Single by Twice

from the EP Ready to Be
- Released: January 20, 2023
- Studio: JYPE Studios (Seoul)
- Genre: Miami bass; R&B; pop;
- Length: 3:00
- Label: JYP; Republic;
- Songwriters: Earattack; Nina Ann Nelson; Kaedi Dalley; Lee Woo-hyun;
- Producers: Earattack; Lee Woo-hyun;

Twice singles chronology
| "Talk That Talk" (2022) | "Moonlight Sunrise" (2023) | "Set Me Free" (2023) |

Twice English singles chronology
| "The Feels" (2021) | "Moonlight Sunrise" (2023) | "I Got You" (2024) |

Music video
- "Moonlight Sunrise" on YouTube

= Moonlight Sunrise =

2023 song by Twice

"Moonlight Sunrise" is a song recorded by South Korean girl group Twice. It was released as their second original English-language single on January 20, 2023, through JYP Entertainment and Republic Records. It serves as a pre-release single of the group's twelfth extended play, Ready to Be, released in March. It is primarily an upbeat Miami bass, R&B and pop track that incorporates house, synth-pop, and dreamy elements in its production.

"Moonlight Sunrise" received generally favorable reviews from critics, who praised the song's sultry lyrics and its fun, miami bass production, showing a new side of Twice. The track peaked at number 22 on the Billboard Global 200, number 84 on the Billboard Hot 100, and number 152 on South Korea's Circle Digital Chart. It also became a top-ten charting song in Hungary, Japan, and Taiwan.
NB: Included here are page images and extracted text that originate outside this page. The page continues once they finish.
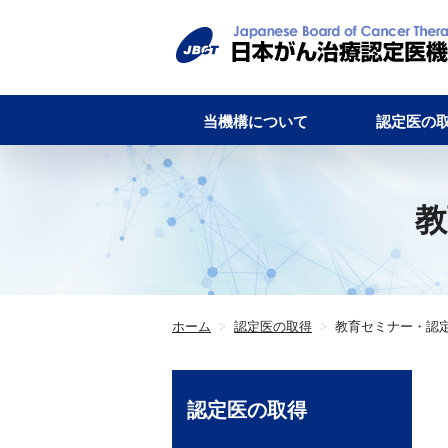
当機構について
認定医の
教
ホーム
>
認定医の取得
>
教育セミナー・認
認定医の取得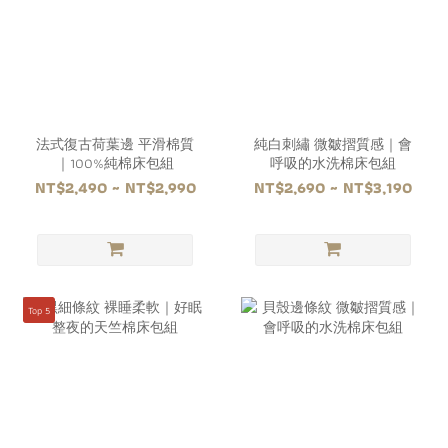
法式復古荷葉邊 平滑棉質
純白刺繡 微皺摺質感｜會
｜100%純棉床包組
呼吸的水洗棉床包組
NT$2,490 ~ NT$2,990
NT$2,690 ~ NT$3,190
Top 5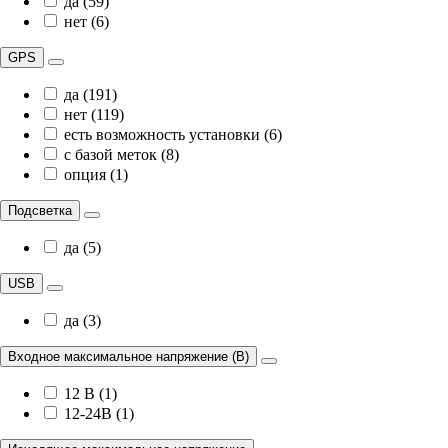
да (59)
нет (6)
GPS
да (191)
нет (119)
есть возможность установки (6)
с базой меток (8)
опция (1)
Подсветка
да (5)
USB
да (3)
Входное максимальное напряжение (В)
12 В (1)
12-24В (1)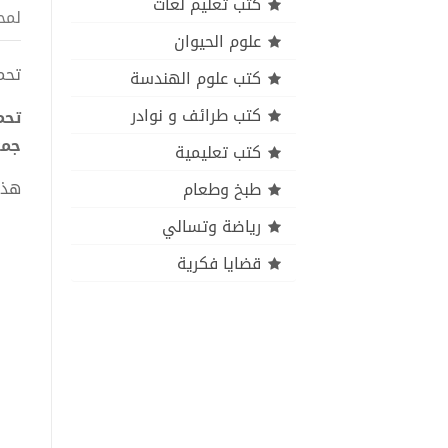
كتب تعليم لغات
لمح
علوم الحيوان
تحميل
كتب علوم الهندسة
كتب طرائف و نوادر
جمع
كتب تعليمية
هذا
طبخ وطعام
رياضة وتسالي
قضايا فكرية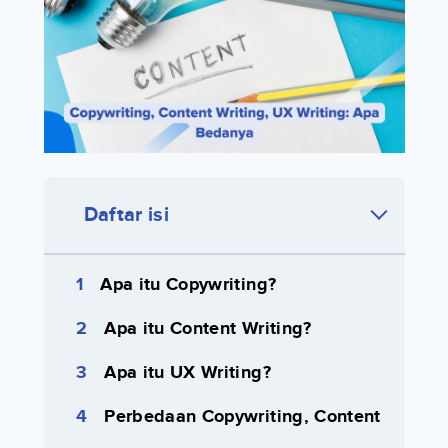
Daftar isi
Apa itu Copywriting?
Apa itu Content Writing?
Apa itu UX Writing?
Perbedaan Copywriting, Content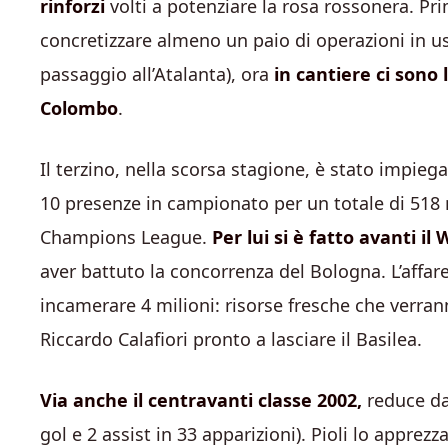
rinforzi
volti a potenziare la rosa rossonera. Pri
concretizzare almeno un paio di operazioni in usc
passaggio all’Atalanta), ora
in cantiere ci sono 
Colombo
.
Il terzino, nella scorsa stagione, è stato impie
10 presenze in campionato per un totale di 518 m
Champions League.
Per lui si è fatto avanti i
aver battuto la concorrenza del Bologna. L’affare 
incamerare 4 milioni: risorse fresche che verrann
Riccardo Calafiori pronto a lasciare il Basilea.
Via anche il centravanti classe 2002,
reduce dal
gol e 2 assist in 33 apparizioni). Pioli lo apprez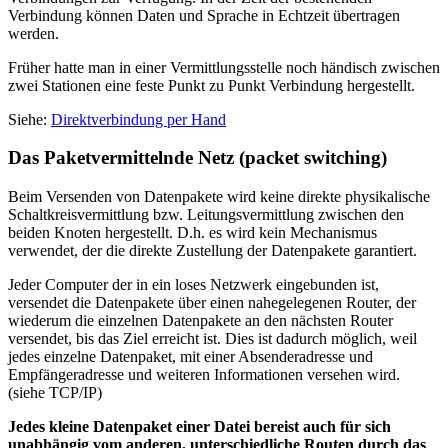
Verbindung können Daten und Sprache in Echtzeit übertragen
werden.
Früher hatte man in einer Vermittlungsstelle noch händisch zwischen
zwei Stationen eine feste Punkt zu Punkt Verbindung hergestellt.
Siehe:
Direktverbindung per Hand
Das Paketvermittelnde Netz (packet switching)
Beim Versenden von Datenpakete wird keine direkte physikalische
Schaltkreisvermittlung bzw. Leitungsvermittlung zwischen den
beiden Knoten hergestellt. D.h. es wird kein Mechanismus
verwendet, der die direkte Zustellung der Datenpakete garantiert.
Jeder Computer der in ein loses Netzwerk eingebunden ist,
versendet die Datenpakete über einen nahegelegenen Router, der
wiederum die einzelnen Datenpakete an den nächsten Router
versendet, bis das Ziel erreicht ist. Dies ist dadurch möglich, weil
jedes einzelne Datenpaket, mit einer Absenderadresse und
Empfängeradresse und weiteren Informationen versehen wird.
(siehe TCP/IP)
Jedes kleine Datenpaket einer Datei bereist auch für sich
unabhängig vom anderen, unterschiedliche Routen durch das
==Background and release==
On December 21, 2022, Twice posted a poster showing the text "Twice / Our Youth" with the caption "First, 1/4 of 2023", revealing that they would release the second all-English single in January 2023, their first since "The Feels" in 2021, and their twelfth extended play in March of the same year. On January 3, 2023, Twice shared their new English single title on their social media account, called "Moonlight Sunrise", to be released on January 20. Individual and group concept photos were posted between January 10 and 15. The music video teaser was released through Twice's YouTube account on January 17. They performed the song for the first time at the 2023 Billboard Women in Music event held in Los Angeles on March 1.

==Composition==
"Moonlight Sunrise" was co-produced by Earattack and Lee Woo-hyun, and co-written by Nina Ann Nelson and Kaedi Dalley of Citizen Queen. It is an upbeat Miami bass, R&B, and pop song. The track incorporates a synth-pop arrangement with house influences, a dreamy melody, and lyrics that "explore the urgency of love" In terms of musical notation, the song is written in the key of C-sharp major and has a tempo of 125 beats per minute.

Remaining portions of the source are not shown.